C.) Partnership: You need to understand where your Ranger is coming from. Understand that your Ranger wants & deserves to be respected and treated as such. Never undercut his or her authority (subtly or overtly) especially in front of any of the crew. Also understand that Philmont ranger training doesn't include being able to tell the different line types (nor should it really – hence the Ranger's reliance on Philmont issued gear) … their first priority is to make sure that a crew can trek safely themselves, and successfully complete their Philmont adventure. (Which of course, is a common goal you have as well … you'll need to establish creditability along those lines) These are important considerations that must be taken into account before attempting to frame your interactions with your Ranger as a partnership … if you do take them into consideration, you'll have a much better chance of mutual success.May 18, 2014 at 6:44 pm #2103802
@bivysack-com-2Locale: Channeled Scablands
"I have the same puzzlement as Greg.
Why would you want to have a bright orange bag for this?"

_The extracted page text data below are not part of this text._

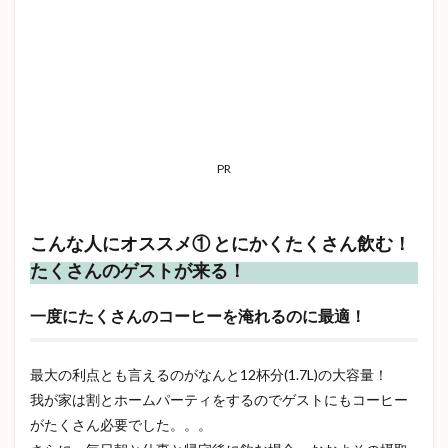
PR
こんな人にオススメ① とにかくたくさん飲む！
たくさんのゲストが来る！
一度にたくさんのコーヒーを淹れるのに最適！
最大の利点とも言えるのがなんと12杯分(1.7L)の大容量！
我が家は割とホームパーティをするのでゲストにもコーヒー
がたくさん必要でした。。。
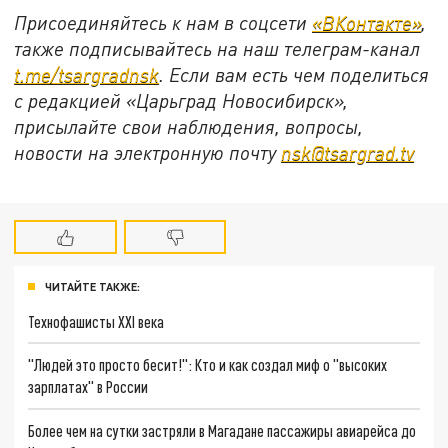
Присоединяйтесь к нам в соцсети
«ВКонтакте»
,
также подписывайтесь на наш телеграм-канал
t.me/tsargradnsk
. Если вам есть чем поделиться
с редакцией «Царьград Новосибирск»,
присылайте свои наблюдения, вопросы,
новости на электронную почту
nsk@tsargrad.tv
ЧИТАЙТЕ ТАКЖЕ:
Технофашисты XXI века
"Людей это просто бесит!": Кто и как создал миф о "высоких
зарплатах" в России
Более чем на сутки застряли в Магадане пассажиры авиарейса до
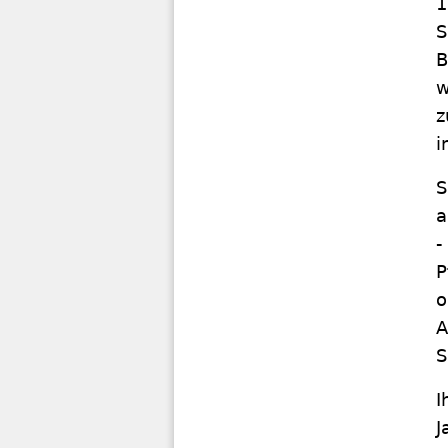
1
S
B
w
z
i
S
a
-
P
o
A
S
I
J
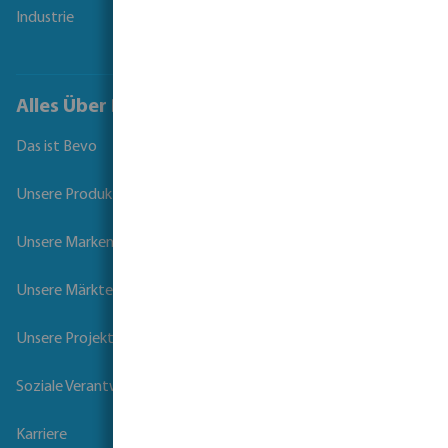
Industrie
Alles Über Bevo
Das ist Bevo
Unsere Produkte
Unsere Marken
Unsere Märkte
Unsere Projekte
Soziale Verantwortung der Unternehmen
Karriere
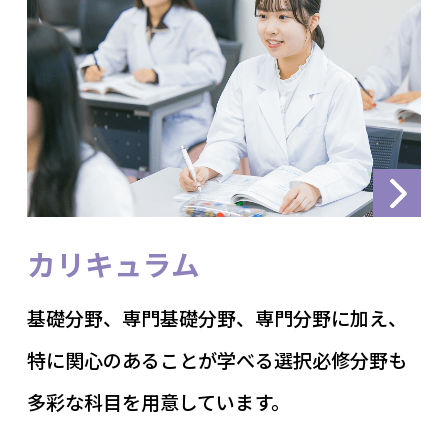
カリキュラム
基礎分野、専門基礎分野、専門分野に加え、
特に関心のあることが学べる選択必修分野も
多彩な科目を用意しています。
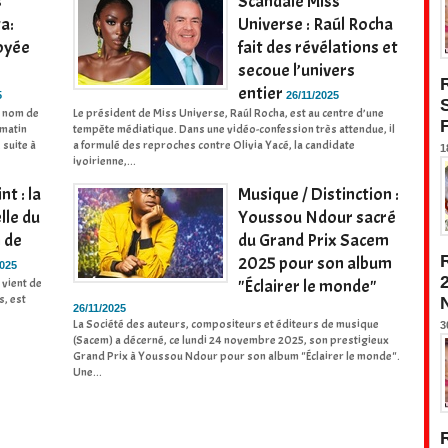
s
Scandale Miss
a:
Universe : Raúl Rocha
oyée
fait des révélations et
secoue l’univers
entier
5
26/11/2025
e nom de
Le président de Miss Universe, Raúl Rocha, est au centre d’une
 matin
tempête médiatique. Dans une vidéo-confession très attendue, il
 suite à
a formulé des reproches contre Olivia Yacé, la candidate
1
ivoirienne,...
nt : la
Musique / Distinction :
lle du
Youssou Ndour sacré
 de
du Grand Prix Sacem
2025 pour son album
2025
 vient de
"Éclairer le monde"
s, est
26/11/2025
La Société des auteurs, compositeurs et éditeurs de musique
3
(Sacem) a décerné, ce lundi 24 novembre 2025, son prestigieux
Grand Prix à Youssou Ndour pour son album "Éclairer le monde".
Une...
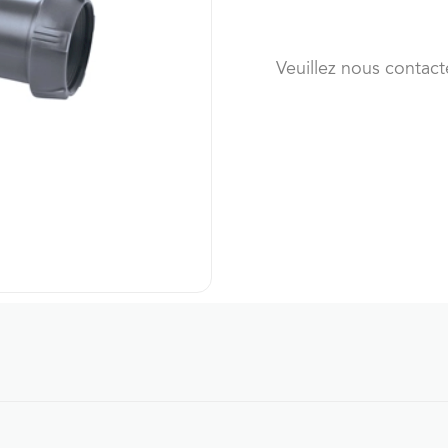
Veuillez nous contact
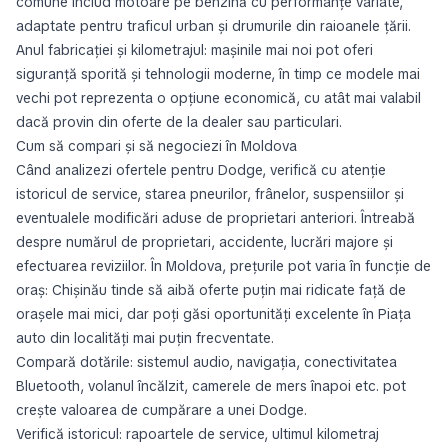
comune includ motoare pe benzină cu performanțe variate,
adaptate pentru traficul urban și drumurile din raioanele țării.
Anul fabricației și kilometrajul: mașinile mai noi pot oferi
siguranță sporită și tehnologii moderne, în timp ce modele mai
vechi pot reprezenta o opțiune economică, cu atât mai valabil
dacă provin din oferte de la dealer sau particulari.
Cum să compari și să negociezi în Moldova
Când analizezi ofertele pentru Dodge, verifică cu atenție
istoricul de service, starea pneurilor, frânelor, suspensiilor și
eventualele modificări aduse de proprietari anteriori. Întreabă
despre numărul de proprietari, accidente, lucrări majore și
efectuarea reviziilor. În Moldova, prețurile pot varia în funcție de
oraș: Chișinău tinde să aibă oferte puțin mai ridicate față de
orașele mai mici, dar poți găsi oportunități excelente în Piața
auto din localități mai puțin frecventate.
Compară dotările: sistemul audio, navigația, conectivitatea
Bluetooth, volanul încălzit, camerele de mers înapoi etc. pot
crește valoarea de cumpărare a unei Dodge.
Verifică istoricul: rapoartele de service, ultimul kilometraj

Bob, haven't you worked with groups of kids? Between wind, snow and general scatter-mindedness at the newness of it all, stuffsacks disappear often on trips. Bright orange helps everyone keep track of them.May 21, 2014 at 11:00 am #2104741
Interesting discussion… We bought two 150' Amsteel ropes for our trek in 2012 and planned to use a similar weighting method. Unfortunately, we could not forge a "partnership" with our ranger on the issue and took the issued ropes/bags. They had used the lighter weight system during our practice trips and learned the Philmont way of bear bagging. In hindsight, the issued bags and rope added some weight/volume over the Amsteel but the crew never complained.
IMHO to any future crews, save the $$, carry the issued ropes and have a great time. It won't be an issue with the boys unless the leaders make it one.